Trüber Himmel

26.07.2019

Als ich aufwache, ist eine dünne Sandschicht auf den Taschen, dem Velo und dem Zelt. Der Himmel ist trübe, als brenne irgendwo Wald. Der Gegenwind ist vehement, er bremst mich stark ab. Zum Glück habe ich viel Wasser gekauft. Trotz des Windes ist es warm. Ich schätze gegen 35 Grad Celsius. Die Schilflandschaft wird durch Bäume abgelöst, die in einer Regelmässigkeit wurzeln, dass sie einen lichten Wald bilden, bevor sie unterwürfig dem dominanten Sand Platz machen. Die 4G-Natelantennen sind mit Solarzellen betrieben, obwohl heute die Sonne nicht viel Energie liefert. Zuverlässig kommen Fettschwanzschaf-Lastwagen entgegen. In drei Stockwerken sind die Tiere dicht übereinander gepfercht. Mit ihnen folgt ein bestialischer Gestank, dass ich annehmen muss, dass die Transporter die Tiere seit der Mandschurei in ihren Fäkalien belassen. Beim nächsten Mahl werde ich mich hoffentlich daran erinnern und etwas fleischloses bestellen.

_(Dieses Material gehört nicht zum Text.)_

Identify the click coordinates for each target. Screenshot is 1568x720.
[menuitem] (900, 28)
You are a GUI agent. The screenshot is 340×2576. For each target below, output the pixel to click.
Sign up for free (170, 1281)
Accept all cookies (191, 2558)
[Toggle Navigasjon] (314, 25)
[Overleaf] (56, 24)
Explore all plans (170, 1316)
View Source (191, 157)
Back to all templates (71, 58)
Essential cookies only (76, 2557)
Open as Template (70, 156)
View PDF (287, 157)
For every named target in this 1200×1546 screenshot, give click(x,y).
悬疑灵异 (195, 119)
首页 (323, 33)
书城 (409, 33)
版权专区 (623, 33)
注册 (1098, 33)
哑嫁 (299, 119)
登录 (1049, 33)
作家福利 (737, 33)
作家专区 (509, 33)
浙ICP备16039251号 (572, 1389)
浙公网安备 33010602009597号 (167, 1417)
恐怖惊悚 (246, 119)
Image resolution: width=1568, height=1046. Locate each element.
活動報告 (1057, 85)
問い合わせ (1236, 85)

Neben den fortwährenden LKWs, die dröhnend entgegenbrausen und eine Windfahne mit sich ziehen, mischen sich immer wieder Ferienreisende darunter. Schwer beladen fahren sie durch die Wüste, immer weiter gegen den Westen. Sie kommen aus Chengdu, Xining oder Haibei. Oft sind drei Generationen im Auto, die in bequemen Sitzen, klimatisiert durch die Hitze brausen. Die kurzsichtigen Kinder starren unbeirrt auf ihre Bildschirme, wo kitschige Geschichten erzählt werden, lösen per Fingerdruck irgendwelche Explosionen aus oder stürzen Autos den Abhang hinunter. Darf so desinteressiert durch die Landschaft gefahren werden? Darf die Distanz so einfach vernichtet werden? Das Gefühl unserer Erde, der Bezug zur Umgebung, geht gänzlich verloren. Sie verpassen viel und gewiss einige Erfahrungen wären nicht leicht. Sie werden die Morgenfrische nie erleben. Nie das faszinierende Funkeln der Sterne sehen, mit den Sternschnuppen und der Milchstrasse. Sie verpassen die Sonnenaufgänge und Sonnenuntergänge. Sie spüren den Wind nicht, der nach zwei Stunden einsetzt, nachdem die Sonne am Horizont erschienen ist und mit fortschreitender Zeit stärker wird. Sie verpassen wie der Schatten wandert, wann die Sonne am höchsten steht. Sie bemerken nicht, dass die Wüste viele Facetten hat, mal steinig, mal sandig sein kann, mal mit Schilf bewachsen oder von Tümpeln umgeben ist. Sie nehmen den Baumbestand an Flüssen nicht wahr. Sie sehen die breiten Flussbette nicht. Sehen nicht, welche noch Wasser führen, wie kalt und sandig das Wasser ist, wie schnell es fliesst. Sie werden die Echsen und Käfer nicht wahrnehmen. Sie dürsten und hungern nie.

Es sind nicht nur wildromantische Erfahrungen, die mir diese Wüste beschert hat. Doch bin ich um etliche Erfahrungen reicher. Am Ende bin ich nicht unglücklich, das widrige Gebiet hinter mir zu haben. Die Erinnerungen werden bleiben.